▸ **YOUR ASSIGNMENT**: Retype the lines below exactly, but only those from the line that has "Этот магазин на" through the line that has "021-54358329". Omit every picture.

-- Opening Marker --

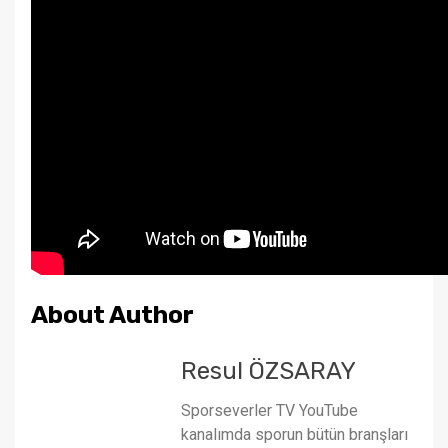
About Author
Resul ÖZSARAY
Sporseverler TV YouTube
kanalımda sporun bütün branşları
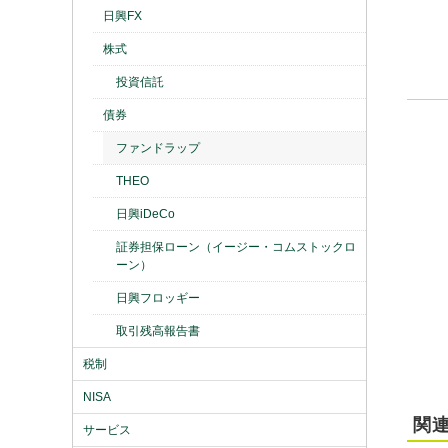
日興FX
株式
投資信託
債券
ファンドラップ
THEO
日興iDeCo
証券担保ローン（イージー・コムストックロ
ーン）
日興フロッギー
取引残高報告書
税制
NISA
関連
サービス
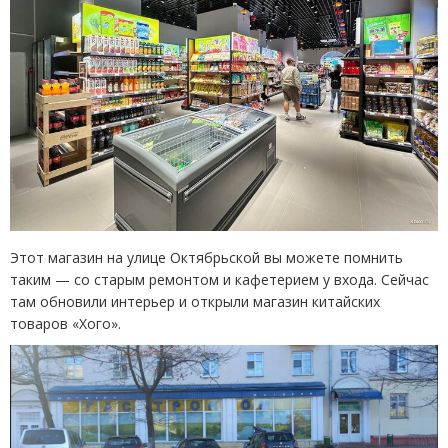
Этот магазин на улице Октябрьской вы можете помнить
таким — со старым ремонтом и кафетерием у входа. Сейчас
там обновили интерьер и открыли магазин китайских
товаров
«
Хого».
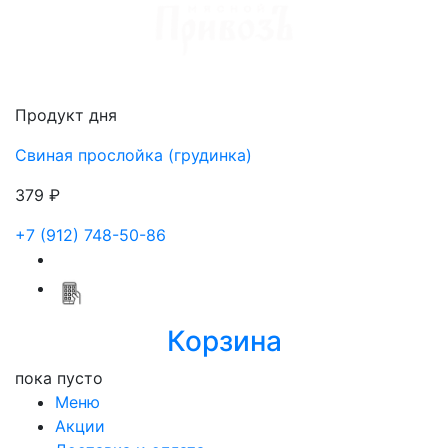
Доставка мяса в Ижевске
Продукт дня
Свиная прослойка (грудинка)
379 ₽
+7 (912) 748-50-86
Корзина
пока пусто
Меню
Акции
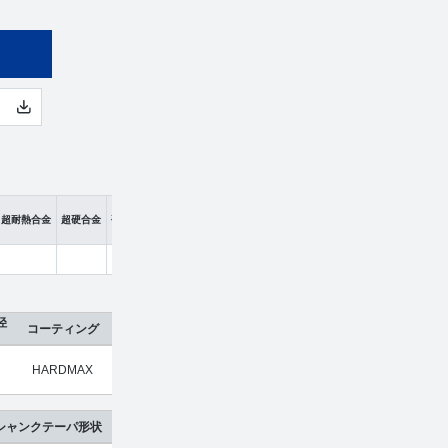
超耐熱合金
超硬合金
硬脆材
径
コーティング
刃数
工具材種
希望小売価格
販売価格
HARDMAX
4
超硬合金
¥
17,400
¥
11,484
シャンクテーパ形状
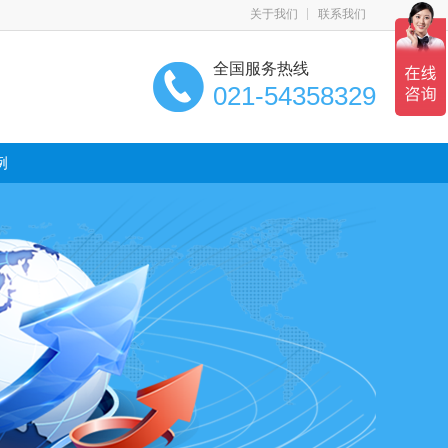
关于我们
联系我们
全国服务热线
021-54358329
例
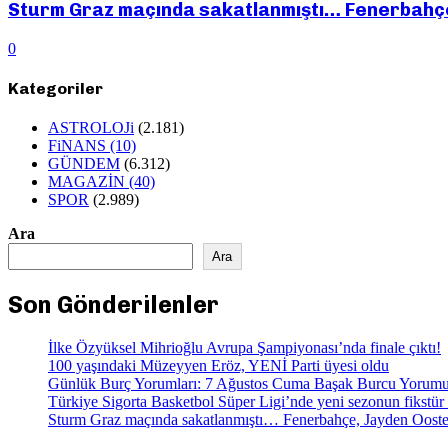
Sturm Graz maçında sakatlanmıştı… Fenerbahçe
0
Kategoriler
ASTROLOJi
(2.181)
FiNANS
(10)
GÜNDEM
(6.312)
MAGAZİN
(40)
SPOR
(2.989)
Ara
Ara
Son Gönderilenler
İlke Özyüksel Mihrioğlu Avrupa Şampiyonası’nda finale çıktı!
100 yaşındaki Müzeyyen Eröz, YENİ Parti üyesi oldu
Günlük Burç Yorumları: 7 Ağustos Cuma Başak Burcu Yorum
Türkiye Sigorta Basketbol Süper Ligi’nde yeni sezonun fikstür 
Sturm Graz maçında sakatlanmıştı… Fenerbahçe, Jayden Ooste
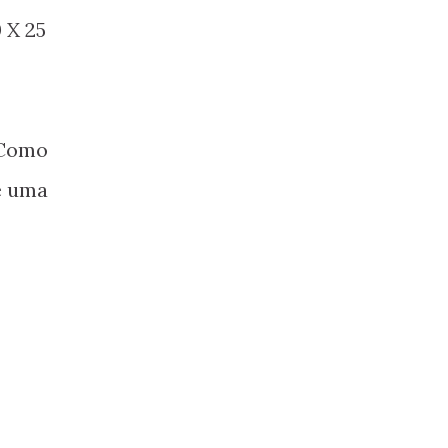
 X 25
 Como
e uma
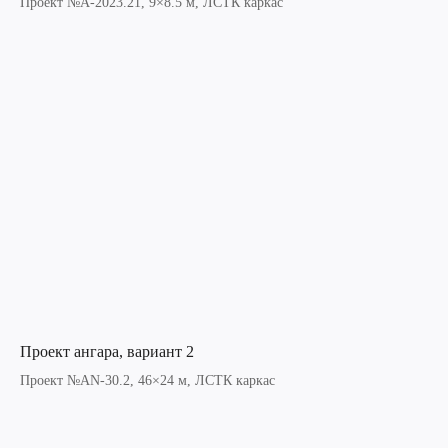
Проект №A-2023.21, 9×8.5 м, ЛСТК каркас
Проект ангара, вариант 2
Проект №AN-30.2, 46×24 м, ЛСТК каркас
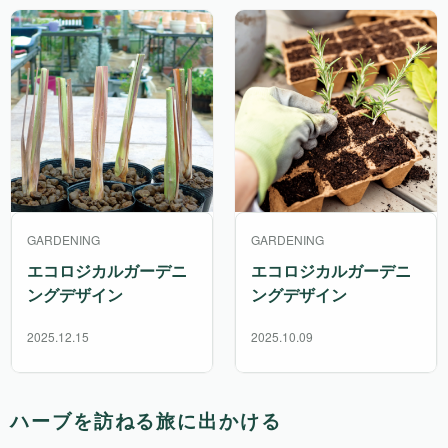
GARDENING
GARDENING
エコロジカルガーデニ
エコロジカルガーデニ
ングデザイン
ングデザイン
2025.12.15
2025.10.09
ハーブを訪ねる旅に出かける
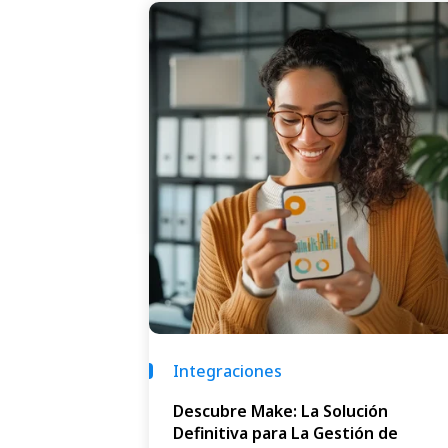
Integraciones
Descubre Make: La Solución
Definitiva para La Gestión de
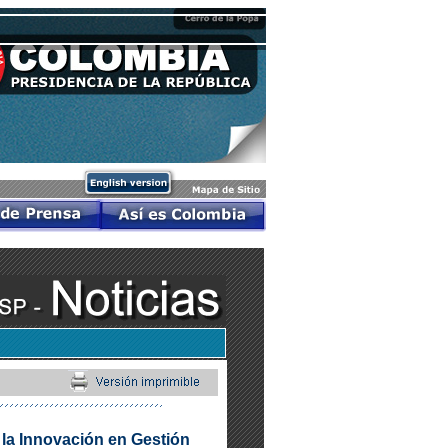
 la Innovación en Gestión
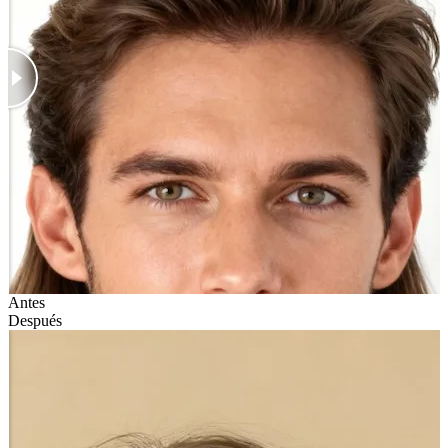
Antes
Después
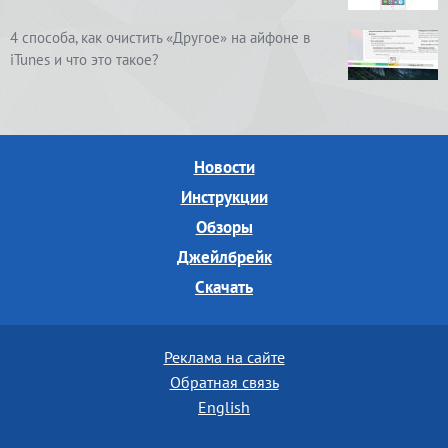
4 способа, как очистить «Другое» на айфоне в
iTunes и что это такое?
Новости
Инструкции
Обзоры
Джейлбрейк
Скачать
Реклама на сайте
Обратная связь
English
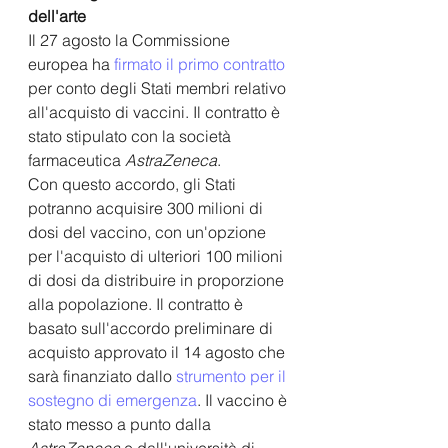
dell'arte
Il 27 agosto la Commissione 
europea ha
 firmato il primo contratto
per conto degli Stati membri relativo 
all'acquisto di vaccini. Il contratto è 
stato stipulato con la società 
farmaceutica 
AstraZeneca
.
Con questo accordo, gli Stati  
potranno acquisire 300 milioni di 
dosi del vaccino, con un'opzione 
per l'acquisto di ulteriori 100 milioni 
di dosi da distribuire in proporzione 
alla popolazione. Il contratto è 
basato sull'accordo preliminare di 
acquisto approvato il 14 agosto che 
sarà finanziato dallo 
strumento per il 
sostegno di emergenza
. Il vaccino è 
stato messo a punto dalla 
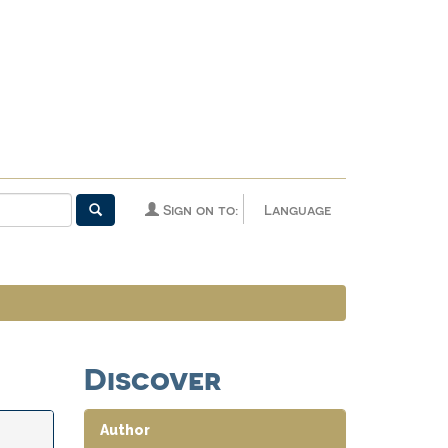
Sign on to:
Language
Discover
Author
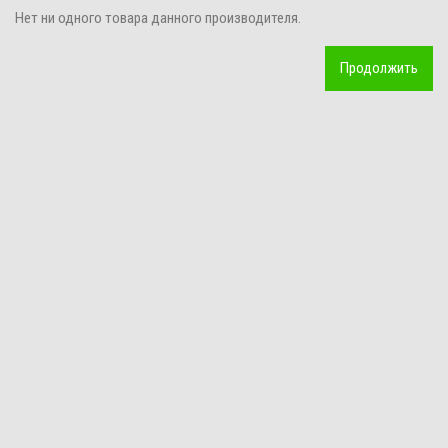
Нет ни одного товара данного производителя.
Продолжить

-- Closing Marker --

▸ **FINISHED EXERCISE**:
Этот магазин на улице Октябрьской вы можете помнить
таким — со старым ремонтом и кафетерием у входа. Сейчас
там обновили интерьер и открыли магазин китайских
товаров
«
Хого».
Доставка мяса в Ижевске
Продукт дня
Свиная прослойка (грудинка)
379 ₽
+7 (912) 748-50-86
Корзина
пока пусто
Меню
Акции
超耐熱合金
超硬合金
硬脆材
径
コーティング
刃数
工具材種
希望小売価格
販売価格
HARDMAX
4
超硬合金
¥
17,400
¥
11,484
シャンクテーパ形状
关于我们
联系我们
全国服务热线
021-54358329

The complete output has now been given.